14//! where `M` is the marginal baseline surface and `S` is the score-weighted
15//! ("logslope") surface. Because the exposure `z` correlates with the same PC
16//! smooths that both `M` and `S` are built from, a component of `M·β_m` can be
17//! explained almost equally well by `diag(z)·S·β_s`. That structural confound
18//! makes the *joint* design rank-soft: the inner Newton sees a near-singular
19//! cross-block Hessian and the outer REML never settles.
20//!
21//! An earlier solver papered over this with pinned ridges (a penalty mass aimed
22//! at the confounded direction, now deleted). That *penalizes* the confound.

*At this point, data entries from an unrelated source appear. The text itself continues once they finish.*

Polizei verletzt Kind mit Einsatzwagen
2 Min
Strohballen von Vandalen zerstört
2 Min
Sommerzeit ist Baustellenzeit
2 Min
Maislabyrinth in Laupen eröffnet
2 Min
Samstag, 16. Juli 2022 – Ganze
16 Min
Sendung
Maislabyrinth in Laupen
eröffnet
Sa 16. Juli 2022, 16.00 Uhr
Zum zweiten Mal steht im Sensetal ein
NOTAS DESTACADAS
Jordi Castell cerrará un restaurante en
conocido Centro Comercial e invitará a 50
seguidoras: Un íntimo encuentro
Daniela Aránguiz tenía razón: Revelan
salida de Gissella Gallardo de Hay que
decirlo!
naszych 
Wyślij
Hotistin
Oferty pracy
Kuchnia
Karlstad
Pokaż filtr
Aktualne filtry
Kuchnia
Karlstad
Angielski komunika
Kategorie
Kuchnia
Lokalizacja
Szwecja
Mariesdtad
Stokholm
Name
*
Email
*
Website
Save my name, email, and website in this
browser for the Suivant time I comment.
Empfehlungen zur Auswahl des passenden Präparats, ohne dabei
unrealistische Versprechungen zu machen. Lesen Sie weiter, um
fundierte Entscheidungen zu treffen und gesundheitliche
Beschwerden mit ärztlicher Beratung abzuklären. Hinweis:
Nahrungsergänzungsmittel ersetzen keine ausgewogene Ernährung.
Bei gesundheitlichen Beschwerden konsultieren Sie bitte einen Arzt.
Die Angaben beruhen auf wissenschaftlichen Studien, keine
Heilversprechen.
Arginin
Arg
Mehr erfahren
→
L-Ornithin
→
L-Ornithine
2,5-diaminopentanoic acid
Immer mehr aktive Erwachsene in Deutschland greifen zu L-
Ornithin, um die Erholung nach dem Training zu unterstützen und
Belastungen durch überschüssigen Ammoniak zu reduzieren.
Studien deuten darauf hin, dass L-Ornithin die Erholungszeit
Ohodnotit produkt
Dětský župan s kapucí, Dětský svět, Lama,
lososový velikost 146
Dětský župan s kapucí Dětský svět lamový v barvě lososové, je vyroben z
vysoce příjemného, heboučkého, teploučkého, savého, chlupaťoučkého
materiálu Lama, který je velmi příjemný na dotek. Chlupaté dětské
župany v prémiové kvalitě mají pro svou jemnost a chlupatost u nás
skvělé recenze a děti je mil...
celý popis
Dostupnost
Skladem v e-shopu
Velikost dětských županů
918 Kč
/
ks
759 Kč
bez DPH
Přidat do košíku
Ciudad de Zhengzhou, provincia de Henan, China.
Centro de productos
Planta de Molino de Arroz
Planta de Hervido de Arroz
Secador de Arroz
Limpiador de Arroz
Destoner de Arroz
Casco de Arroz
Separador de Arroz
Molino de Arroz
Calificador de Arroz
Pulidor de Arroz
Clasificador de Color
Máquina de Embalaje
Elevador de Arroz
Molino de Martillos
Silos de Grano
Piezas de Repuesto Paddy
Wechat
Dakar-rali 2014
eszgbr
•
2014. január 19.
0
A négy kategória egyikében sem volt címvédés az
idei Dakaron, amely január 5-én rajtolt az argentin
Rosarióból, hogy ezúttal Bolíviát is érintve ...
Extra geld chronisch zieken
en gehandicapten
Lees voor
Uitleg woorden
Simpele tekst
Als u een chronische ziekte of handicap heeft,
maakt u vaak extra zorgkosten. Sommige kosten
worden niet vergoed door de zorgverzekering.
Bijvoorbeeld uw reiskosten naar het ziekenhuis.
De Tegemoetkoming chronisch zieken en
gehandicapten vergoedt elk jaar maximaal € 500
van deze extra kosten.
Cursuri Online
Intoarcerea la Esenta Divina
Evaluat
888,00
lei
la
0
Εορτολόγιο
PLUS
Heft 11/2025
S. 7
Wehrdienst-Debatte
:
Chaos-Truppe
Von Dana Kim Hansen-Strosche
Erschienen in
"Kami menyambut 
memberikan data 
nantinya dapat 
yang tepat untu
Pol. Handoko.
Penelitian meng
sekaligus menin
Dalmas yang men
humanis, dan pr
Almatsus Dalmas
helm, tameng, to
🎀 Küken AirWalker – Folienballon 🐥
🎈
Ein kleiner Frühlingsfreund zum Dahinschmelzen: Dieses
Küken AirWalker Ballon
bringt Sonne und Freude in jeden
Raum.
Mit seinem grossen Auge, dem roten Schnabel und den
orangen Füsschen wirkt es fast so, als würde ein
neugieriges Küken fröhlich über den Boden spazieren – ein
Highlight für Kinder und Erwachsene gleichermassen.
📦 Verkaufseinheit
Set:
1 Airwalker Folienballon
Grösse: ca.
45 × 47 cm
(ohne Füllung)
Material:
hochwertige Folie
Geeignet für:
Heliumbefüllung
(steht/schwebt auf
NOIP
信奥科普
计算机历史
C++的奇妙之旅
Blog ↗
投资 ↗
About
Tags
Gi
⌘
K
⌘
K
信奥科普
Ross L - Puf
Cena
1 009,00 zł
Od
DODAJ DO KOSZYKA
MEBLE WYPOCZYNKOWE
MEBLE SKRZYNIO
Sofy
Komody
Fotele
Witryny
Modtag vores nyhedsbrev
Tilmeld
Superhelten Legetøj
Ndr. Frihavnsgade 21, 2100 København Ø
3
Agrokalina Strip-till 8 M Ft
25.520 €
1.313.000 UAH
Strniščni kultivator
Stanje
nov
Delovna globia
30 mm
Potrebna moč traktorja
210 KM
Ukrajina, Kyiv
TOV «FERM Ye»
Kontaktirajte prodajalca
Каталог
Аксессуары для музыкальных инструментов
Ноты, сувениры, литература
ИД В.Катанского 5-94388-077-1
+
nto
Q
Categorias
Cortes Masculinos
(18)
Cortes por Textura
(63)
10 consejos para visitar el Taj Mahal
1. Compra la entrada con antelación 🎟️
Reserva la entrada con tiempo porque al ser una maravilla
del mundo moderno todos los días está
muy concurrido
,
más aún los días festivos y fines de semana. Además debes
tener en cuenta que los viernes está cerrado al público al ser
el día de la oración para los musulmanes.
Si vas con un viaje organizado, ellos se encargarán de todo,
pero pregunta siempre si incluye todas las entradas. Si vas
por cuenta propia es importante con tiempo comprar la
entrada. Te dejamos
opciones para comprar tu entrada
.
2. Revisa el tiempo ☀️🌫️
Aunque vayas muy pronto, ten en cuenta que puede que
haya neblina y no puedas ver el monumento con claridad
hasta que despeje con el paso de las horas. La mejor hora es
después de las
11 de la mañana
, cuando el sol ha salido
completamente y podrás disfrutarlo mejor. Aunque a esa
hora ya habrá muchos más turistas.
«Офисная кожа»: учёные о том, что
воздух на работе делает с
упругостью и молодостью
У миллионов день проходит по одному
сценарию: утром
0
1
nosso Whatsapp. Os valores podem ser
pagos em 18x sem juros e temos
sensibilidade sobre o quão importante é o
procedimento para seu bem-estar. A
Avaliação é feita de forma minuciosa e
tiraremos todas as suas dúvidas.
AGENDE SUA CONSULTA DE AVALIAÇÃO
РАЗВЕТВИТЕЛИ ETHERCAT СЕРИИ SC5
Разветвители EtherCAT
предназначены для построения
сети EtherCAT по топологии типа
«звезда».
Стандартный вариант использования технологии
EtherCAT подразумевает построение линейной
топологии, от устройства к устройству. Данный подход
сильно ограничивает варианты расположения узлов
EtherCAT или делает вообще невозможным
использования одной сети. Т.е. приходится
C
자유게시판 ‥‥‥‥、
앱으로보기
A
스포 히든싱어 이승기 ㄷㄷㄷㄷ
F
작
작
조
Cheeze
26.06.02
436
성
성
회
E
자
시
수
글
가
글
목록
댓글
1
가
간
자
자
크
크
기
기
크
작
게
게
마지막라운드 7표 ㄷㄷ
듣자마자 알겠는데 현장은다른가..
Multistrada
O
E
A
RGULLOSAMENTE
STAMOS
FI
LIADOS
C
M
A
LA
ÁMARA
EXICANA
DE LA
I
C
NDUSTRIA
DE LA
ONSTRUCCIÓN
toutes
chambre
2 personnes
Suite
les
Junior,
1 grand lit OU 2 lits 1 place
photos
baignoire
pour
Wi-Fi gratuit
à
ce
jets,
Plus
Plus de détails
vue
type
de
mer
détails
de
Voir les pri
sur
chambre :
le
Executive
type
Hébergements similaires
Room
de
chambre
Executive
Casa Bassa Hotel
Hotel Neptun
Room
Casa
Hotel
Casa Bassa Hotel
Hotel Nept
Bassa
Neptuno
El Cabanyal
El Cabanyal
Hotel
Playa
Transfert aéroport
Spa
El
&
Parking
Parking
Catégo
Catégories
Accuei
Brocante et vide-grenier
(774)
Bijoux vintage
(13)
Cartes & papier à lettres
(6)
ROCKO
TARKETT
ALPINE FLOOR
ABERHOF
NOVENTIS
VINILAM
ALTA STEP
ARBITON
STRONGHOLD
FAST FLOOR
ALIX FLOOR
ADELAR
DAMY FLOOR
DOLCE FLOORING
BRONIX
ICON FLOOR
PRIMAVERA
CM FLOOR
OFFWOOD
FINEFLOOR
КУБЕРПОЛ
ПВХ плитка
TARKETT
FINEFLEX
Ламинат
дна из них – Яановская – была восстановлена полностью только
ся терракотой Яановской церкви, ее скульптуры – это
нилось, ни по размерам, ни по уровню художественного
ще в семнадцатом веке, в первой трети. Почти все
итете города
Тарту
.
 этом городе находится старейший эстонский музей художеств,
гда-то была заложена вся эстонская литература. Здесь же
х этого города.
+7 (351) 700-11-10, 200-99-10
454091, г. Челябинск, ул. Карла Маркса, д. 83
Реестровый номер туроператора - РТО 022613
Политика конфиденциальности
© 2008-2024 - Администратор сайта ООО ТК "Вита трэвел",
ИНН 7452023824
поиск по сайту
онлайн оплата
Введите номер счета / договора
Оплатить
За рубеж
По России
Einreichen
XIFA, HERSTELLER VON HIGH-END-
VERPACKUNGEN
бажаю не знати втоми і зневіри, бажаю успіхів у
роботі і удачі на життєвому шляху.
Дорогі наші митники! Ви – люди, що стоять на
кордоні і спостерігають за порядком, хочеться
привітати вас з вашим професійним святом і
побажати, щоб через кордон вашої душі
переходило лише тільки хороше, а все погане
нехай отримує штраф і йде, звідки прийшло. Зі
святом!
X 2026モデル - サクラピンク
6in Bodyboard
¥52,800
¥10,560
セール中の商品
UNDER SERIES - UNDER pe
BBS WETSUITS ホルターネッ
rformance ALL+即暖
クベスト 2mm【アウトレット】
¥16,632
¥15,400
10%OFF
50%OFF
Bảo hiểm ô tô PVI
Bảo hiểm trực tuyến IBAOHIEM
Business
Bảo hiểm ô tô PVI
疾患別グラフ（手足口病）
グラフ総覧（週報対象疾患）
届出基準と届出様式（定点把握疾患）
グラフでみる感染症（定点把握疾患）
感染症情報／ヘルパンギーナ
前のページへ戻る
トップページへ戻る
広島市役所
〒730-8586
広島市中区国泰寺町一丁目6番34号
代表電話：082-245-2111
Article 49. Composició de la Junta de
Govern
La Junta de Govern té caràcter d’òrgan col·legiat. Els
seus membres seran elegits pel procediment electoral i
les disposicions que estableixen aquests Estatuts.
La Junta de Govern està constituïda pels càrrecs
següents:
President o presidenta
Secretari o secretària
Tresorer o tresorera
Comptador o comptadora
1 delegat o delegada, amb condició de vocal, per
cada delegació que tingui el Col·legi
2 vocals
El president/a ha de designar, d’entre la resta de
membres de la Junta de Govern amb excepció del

23//! This module instead *resolves* it by construction: it reparameterizes the
24//! confound block so its
25//! columns are **exactly** orthogonal (in a chosen row metric `W`) to the
26//! primary block's column span. After the transform the cross-block Gram is
27//! exactly zero, so no ridge is needed for identification — and the transform is
28//! a pure change of basis, so the original-basis coefficients are recovered
29//! **exactly** for prediction and reporting.
30//!
31//! The mechanism is family-general: it operates only on dense design columns and
32//! a per-row weight vector, so any family that can hand over a `(primary,
33//! confound, W)` triple inherits it. Activating it for BMS is fine, but nothing
34//! here is BMS-specific.
35//!
36//! # The math (exact, no approximation)
37//!
38//! Let `M` (`n × p_m`) be the primary block, `C` (`n × p_c`) the confound block,
39//! and `W = diag(w)` a non-negative row metric (`w_i ≥ 0`). Define the
40//! W-projection coefficients
41//!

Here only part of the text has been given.